Form Factors from Vertex Operators and Correlation Functions at q=1

TL;DR

This paper applies affine Lie algebras to 2D quantum field theory at the free fermion point, introducing a new momentum space bosonization approach for form factors and analyzing correlation functions using radial quantization.

Contribution

It develops a novel method for computing form factors via vertex operators and explores the structure of the field space at the free fermion point using affine Lie algebra techniques.

Findings

Form factors computed as vacuum expectation values in momentum space.

Radial quantization reveals a quasi-chiral factorization of fields.
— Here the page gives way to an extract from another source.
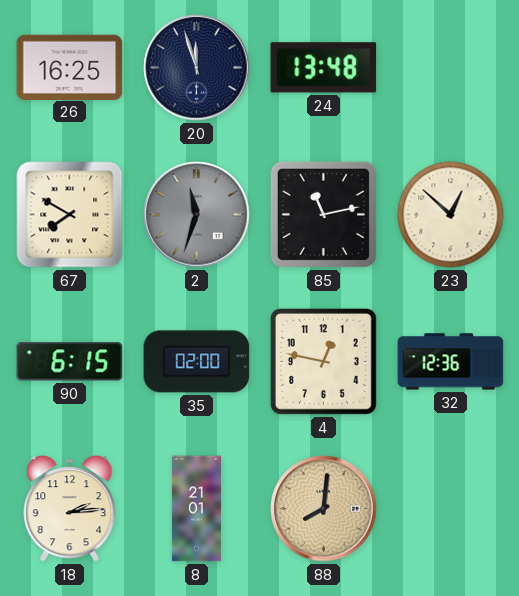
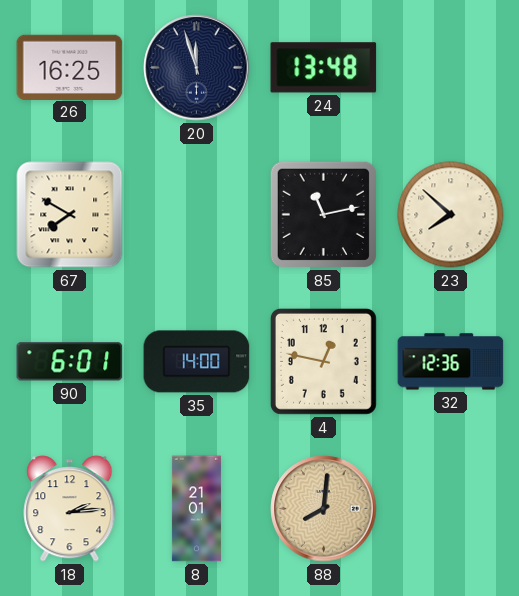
2: 11:33 -> none
23: 12:52 -> 7:52
90: 6:15 -> 6:01
35: 02:00 -> 14:00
Correlation functions analyzed through space-time translational anomalies.

Abstract

We present a new application of affine Lie algebras to massive quantum field theory in 2 dimensions, by investigating the $q\to 1$ limit of the q-deformed affine $\hat{sl(2)}$ symmetry of the sine-Gordon theory, this limit occurring at the free fermion point. We describe how radial quantization leads to a quasi-chiral factorization of the space of fields. The conserved charges which generate the affine Lie algebra split into two independent affine algebras on this factorized space, each with level 1, in the anti-periodic sector. The space of fields in the anti-periodic sector can be organized using level-$1$ highest weight representations, if one supplements the $\slh$ algebra with the usual local integrals of motion. Using the integrals of motion, a momentum space bosonization involving vertex operators is formulated. This leads to a new way of computing form-factors, as vacuum expectation values in momentum space. The problem of non-trivial correlation functions in this model is also discussed; in particular it is shown how space-time translational anomalies which arise in radial quantization can be used to compute the short distance expansion of some simple correlation functions.